What is a parent to do?

As many of you know, my children are grown.  One of my sons has a family of his own and is facing this very dilemma. How to accomplish these three tasks? I’m going to share with you what he and his wife are doing. Maybe this will work for you, too. And, I have some suggestions of my own.

Create a daily schedule for your child

My son and his wife started by creating a basic daily schedule for their two-year-old daughter so there is structure to her day.  She is adorable, full of energy, and (as I said) two years old. She had been going to daycare and loved the activities there as well as being with her friends.

They have organized her time by having scheduled activities during the day. They have planned hands on activities like crafts with play dough and crayons and markers with mom or dad. There are a few things she can do on her own for short periods of time like building with blocks and Duplo, setting up train tracks and doing puzzles. Mom or dad are involved again reading books and having indoor exercise time with a little ballet and yoga or outdoor time. Then there is lunch followed by nap time and more activities in the afternoon.

And for you

Organizing your time by creating a schedule for yourself is a good idea even if you do not have children at home. Define your work schedule. Plan to take some breaks. Schedule a few household chores each day so that these regular tasks don’t pile up.

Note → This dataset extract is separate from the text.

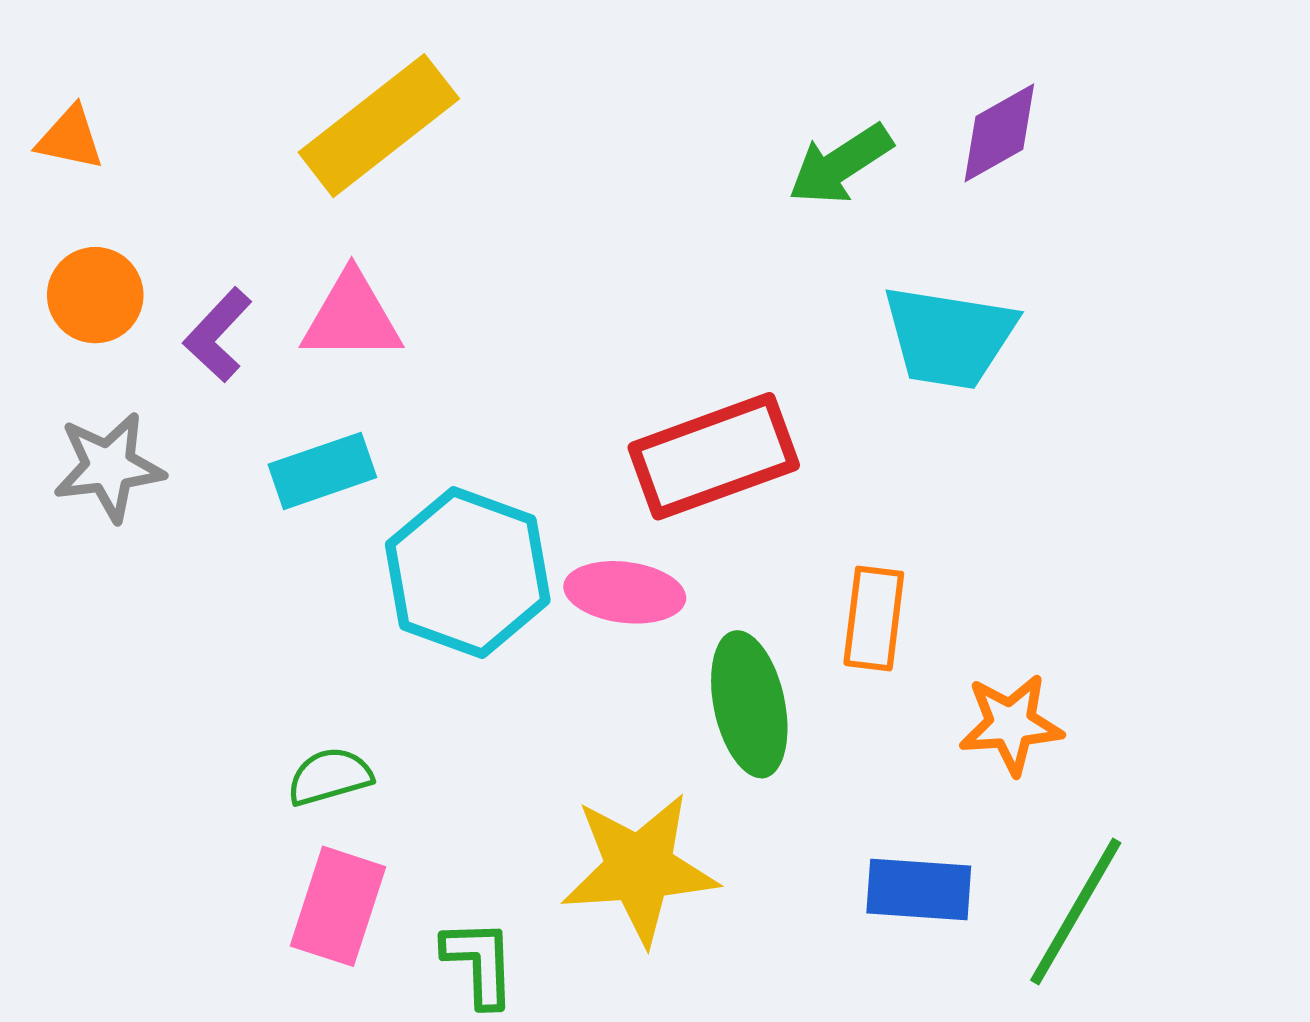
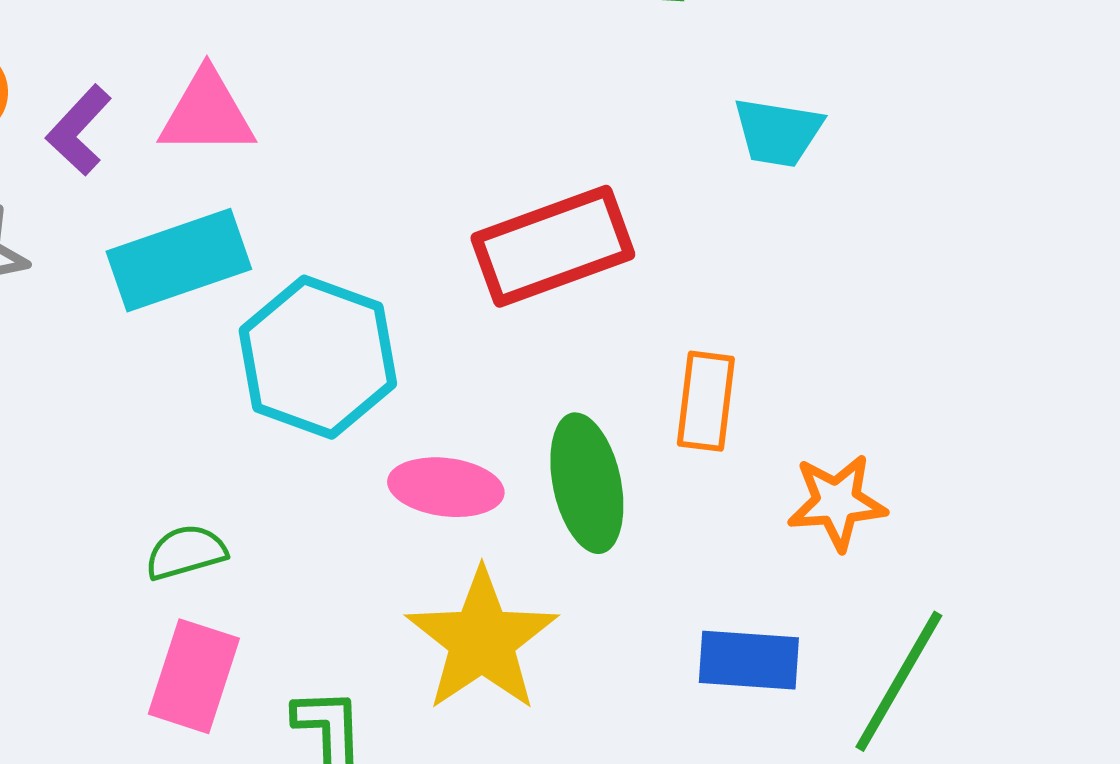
cyan trapezoid: (949, 337) -> (778, 132), size x0.7
cyan rectangle: (322, 471) -> (179, 260), size x1.4
pink ellipse: (625, 592) -> (446, 487), moved
yellow star: (639, 869) -> (482, 640), turned -30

Remember to get outside.

Fresh air and exercise

When the weather permits, they have organized their time to include a walk or to the playground for much needed running around and getting some of that energy out.  Even a short 15 to 20-minute daily walk is good for everyone. The fresh air blows the cobwebs out of your brain.

Inside games

If you have older children, consider getting out a board game that you haven’t played in a while. Maybe organize your time in the late afternoon to play games. One friend of mine got out an old Brio set and created an elaborate train set up in her living room. Her teenage son spent several hours working on this project.

If you have younger children, try rotating the games and toys. Put some out of sight for a little while. Rotating toys and games will keep things fresh and renew the children’s interest in playing with them.

Taking turns

My son and his wife take turns being the care giver. They organize their time so that they switch from doing their work to providing childcare every two hours.

This is exhausting. It’s so hard to switch from playing to working. It’s not like flipping a light switch. When you are working your brain goes into that mode. When you are providing childcare, you engage your brain on a completely different level.

Switching tasks

Also, as I’ve said before in other posts, it takes time to switch from one task to another . When they leave their work to go provide childcare and then return to work, it takes time to figure out where they left off. Time to remember what they were thinking about, working on, or their place in the mail they were reading. So, two hours working doesn’t really turn out to be a full two hours.

I know we’ve never been faced with a situation like this. So, it’s difficult to say what works and what doesn’t. My advice is to try. If something is obviously not working for you, try something different. If you’re only organizing your time to work from home it’s hard enough, when you add taking care of children into the mix it’s even more challenging.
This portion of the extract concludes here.